We still largely produce text-and-pictures - at least those of us in organisatiosn with a print background. We’re getting better at audio. But the UK, in particular, is still underweight in video. We’ve not seen any title over here have a real knock-out, YouTube success with video that, say Vox has in the US.
(I could get into a long digression here about how the blame for some of that might well lie, indirectly, with the BBC, with its news format being so influential on the industry, we struggle to escape it and explore truly digital approaches to storytelling. But I won’t. Because I have to start homeschooling my children shortly.)
But the common factor of newsletters, podcasts and video is that they allow us to spend extended periods with a single voice - or small groups of voices. You get to learn about the diversity of their work, and see different perspectives. You develop relationship, and within relationship grows trust.

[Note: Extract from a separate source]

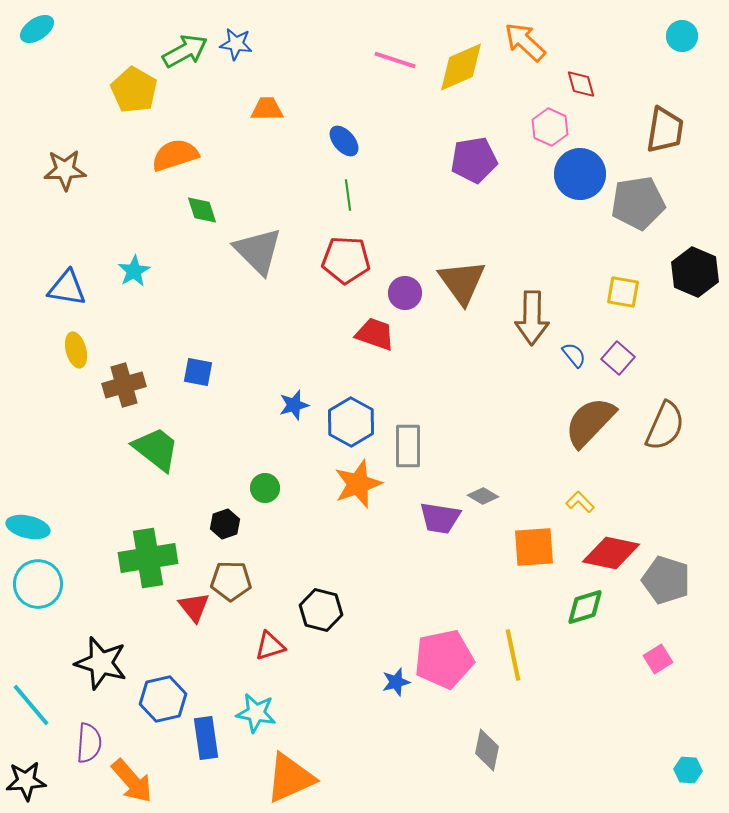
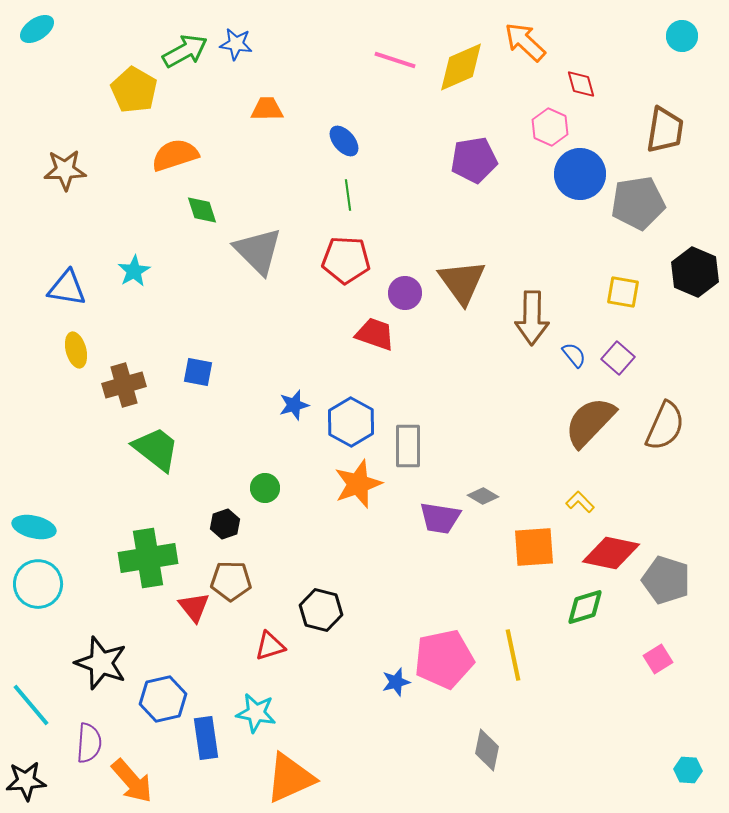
cyan ellipse at (28, 527): moved 6 px right
black star at (101, 663): rotated 4 degrees clockwise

The days of the daily newspaper dropping on your doormat, or picked up at the station on your commute (commuting - do you remember that…?) are unlikely to come back. We clearly need to find digital methods of creating that regular, and content diverse presence in people's lives. And that seems to mean getting more serious in delivering a diversity of 0utput types.
To me, the hidden message at the heart of this year’s report, distorted as it is by the impact of the pandemic, is a desperate need for us to focus more deeply on emerging formats, and on engaged journalism.
If we don’t, the twin poles of rising distrust, and the atomisation of the aggregators, will tear far too many news organisations apart.